Terkait dengan poin kedua, penting untuk melihat posisi ‘tanah keluarga’ dan ‘rumah keluaga’. Prinsip dasar dari tanah keluarga adalah kepemilikan bersama atas sebidang lahan oleh sekelompok orang yang merupakan keturunan dari pemilik asli properti tersebut. Meskipun demikian, tanah keluarga tidak dapat dilegalkan secara pasti dari hak kepemilikan, sebab orang Nevis sendiri memiliki perbedaan ide bagaimana orang dapat melakukan klaim atas tanah keluarga tersebut. Rumah keluarga adalah hal lain, di mana mereka yang telah meninggalkan Nevis tetap mengirimkan sejumlah uang atau penghasilan, seperti remiten TKI, ke rumah mereka.
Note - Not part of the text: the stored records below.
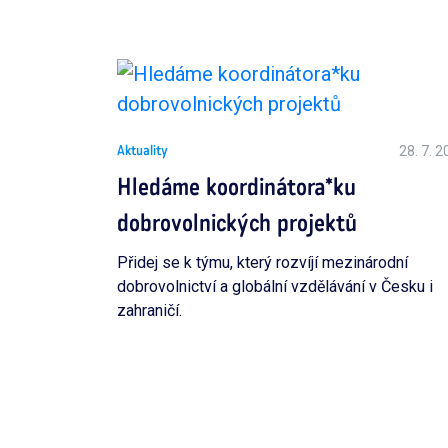
28. 7. 
Aktuality
Hledáme koordinátora*ku
dobrovolnických projektů
Přidej se k týmu, který rozvíjí mezinárodní
dobrovolnictví a globální vzdělávání v Česku i
zahraničí.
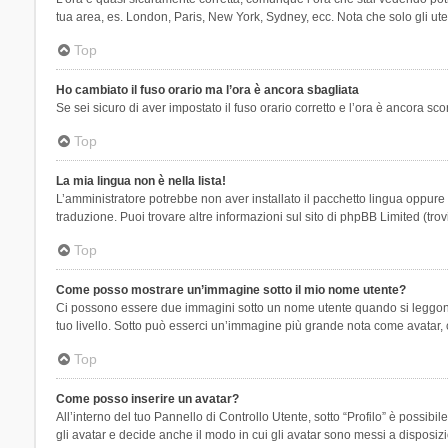
tua area, es. London, Paris, New York, Sydney, ecc. Nota che solo gli uten
Top
Ho cambiato il fuso orario ma l’ora è ancora sbagliata
Se sei sicuro di aver impostato il fuso orario corretto e l’ora è ancora sc
Top
La mia lingua non è nella lista!
L’amministratore potrebbe non aver installato il pacchetto lingua oppure n
traduzione. Puoi trovare altre informazioni sul sito di phpBB Limited (tro
Top
Come posso mostrare un’immagine sotto il mio nome utente?
Ci possono essere due immagini sotto un nome utente quando si leggono i 
tuo livello. Sotto può esserci un’immagine più grande nota come avatar, 
Top
Come posso inserire un avatar?
All’interno del tuo Pannello di Controllo Utente, sotto “Profilo” è possi
gli avatar e decide anche il modo in cui gli avatar sono messi a disposiz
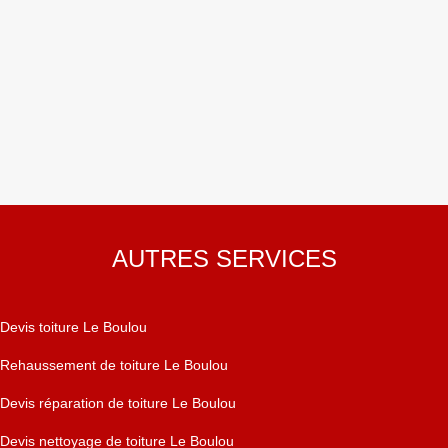
AUTRES SERVICES
Devis toiture Le Boulou
Rehaussement de toiture Le Boulou
Devis réparation de toiture Le Boulou
Devis nettoyage de toiture Le Boulou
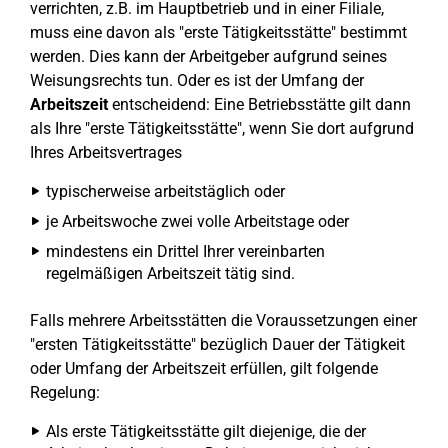
verrichten, z.B. im Hauptbetrieb und in einer Filiale,
muss eine davon als "erste Tätigkeitsstätte" bestimmt
werden. Dies kann der Arbeitgeber aufgrund seines
Weisungsrechts tun. Oder es ist der Umfang der
Arbeitszeit
entscheidend: Eine Betriebsstätte gilt dann
als Ihre "erste Tätigkeitsstätte", wenn Sie dort aufgrund
Ihres Arbeitsvertrages
typischerweise arbeitstäglich oder
je Arbeitswoche zwei volle Arbeitstage oder
mindestens ein Drittel Ihrer vereinbarten
regelmäßigen Arbeitszeit tätig sind.
Falls mehrere Arbeitsstätten die Voraussetzungen einer
"ersten Tätigkeitsstätte" bezüglich Dauer der Tätigkeit
oder Umfang der Arbeitszeit erfüllen, gilt folgende
Regelung:
Als erste Tätigkeitsstätte gilt diejenige, die der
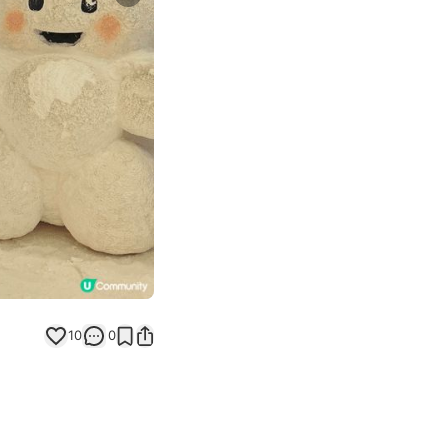
Next slide
10
0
Adanya tugas untuk menjaga orangtua yang tinggal di rumah keluarga menyebabkan mereka yang telah migrasi ke luar Nevis tetap mempertahankan hubungan erat dengan rumah keluarga. Hal ini penting, sebab bagi mereka yang telah meninggalkan Nevis, rumah adalah penanda identitas mereka, dan hanya ke rumah keluarga lah mereka akan, atau setidaknya bermimpi untuk, kembali.
 
Olwig menggarisbawahi, bahwa kajian antropologi mengenai komunitas transnasional harus mendapat perhatian. Sebab hubungan antara tempat dan waktu adalah fokus yang menarik untuk dikaji, dan hal ini telah mendapat respon yang sangat baik dalam beberapa tahun ini. Dengan memperhatikan ruang dan waktu dalam konteks komunitas transnasional, antropologi telah melangkah, ke luar pijakan yang lama mengenai masyarakat yang berdiam di suatu wilayah. Mobilitas yang digambarkan dalam komunitas transnasional menggambarkan kompleksitas dari dunia yang terdeteritorialisasi. Dengan memfokuskan pada hubungan global, di mana generasi yang melakukan migrasi tetap menjalin hubungan, maka sangat dimungkinkan untuk melihat cultural site (site sendiri diambil dari model past participledari kata sinere yang artinya meninggalkan, tempat, atau terletak) dengan lebih luas.